# PROVIDED DATA

◆ ◆ ◆ ◆

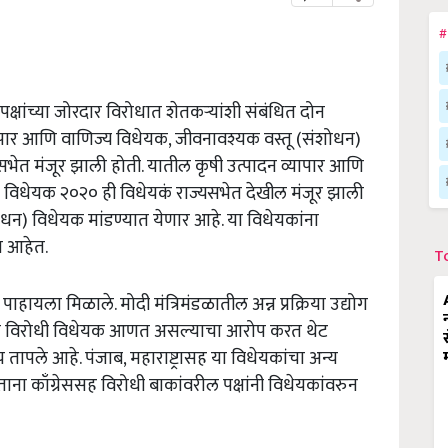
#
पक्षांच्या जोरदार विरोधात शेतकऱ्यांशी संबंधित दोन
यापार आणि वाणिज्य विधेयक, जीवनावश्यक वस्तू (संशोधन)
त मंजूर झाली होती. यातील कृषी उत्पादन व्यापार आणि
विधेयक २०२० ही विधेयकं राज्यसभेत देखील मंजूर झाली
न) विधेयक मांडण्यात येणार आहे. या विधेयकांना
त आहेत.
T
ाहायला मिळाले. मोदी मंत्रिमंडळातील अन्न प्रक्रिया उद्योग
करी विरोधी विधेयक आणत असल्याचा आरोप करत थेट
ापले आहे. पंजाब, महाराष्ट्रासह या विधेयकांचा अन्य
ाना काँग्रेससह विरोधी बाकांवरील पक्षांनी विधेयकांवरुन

◆ ◆ ◆ ◆

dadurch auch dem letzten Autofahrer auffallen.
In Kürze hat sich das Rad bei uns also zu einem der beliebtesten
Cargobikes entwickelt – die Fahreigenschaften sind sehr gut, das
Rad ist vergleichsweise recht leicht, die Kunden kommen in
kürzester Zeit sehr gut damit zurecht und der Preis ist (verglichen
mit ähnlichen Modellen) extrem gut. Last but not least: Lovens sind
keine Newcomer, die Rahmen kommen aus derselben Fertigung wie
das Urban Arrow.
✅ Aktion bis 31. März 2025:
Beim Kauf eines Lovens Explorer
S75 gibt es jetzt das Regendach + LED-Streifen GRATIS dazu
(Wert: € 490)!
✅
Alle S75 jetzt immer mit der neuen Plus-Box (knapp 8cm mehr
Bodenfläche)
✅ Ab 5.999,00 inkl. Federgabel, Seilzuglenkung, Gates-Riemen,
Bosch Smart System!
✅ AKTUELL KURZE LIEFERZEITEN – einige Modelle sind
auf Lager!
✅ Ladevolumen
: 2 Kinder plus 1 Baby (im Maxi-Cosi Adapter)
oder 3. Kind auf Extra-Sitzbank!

◆ ◆ ◆ ◆

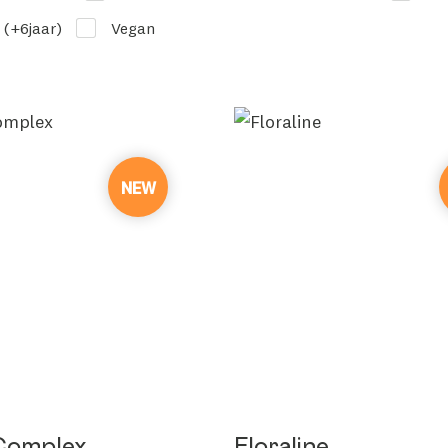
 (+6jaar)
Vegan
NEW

◆ ◆ ◆ ◆

Retype the entries above exactly, but only from the line containing "(Wert: € 490)!" through the line containing "oder 3. Kind auf Extra-Sitzbank!", both included.

# ANSWER
(Wert: € 490)!
✅
Alle S75 jetzt immer mit der neuen Plus-Box (knapp 8cm mehr
Bodenfläche)
✅ Ab 5.999,00 inkl. Federgabel, Seilzuglenkung, Gates-Riemen,
Bosch Smart System!
✅ AKTUELL KURZE LIEFERZEITEN – einige Modelle sind
auf Lager!
✅ Ladevolumen
: 2 Kinder plus 1 Baby (im Maxi-Cosi Adapter)
oder 3. Kind auf Extra-Sitzbank!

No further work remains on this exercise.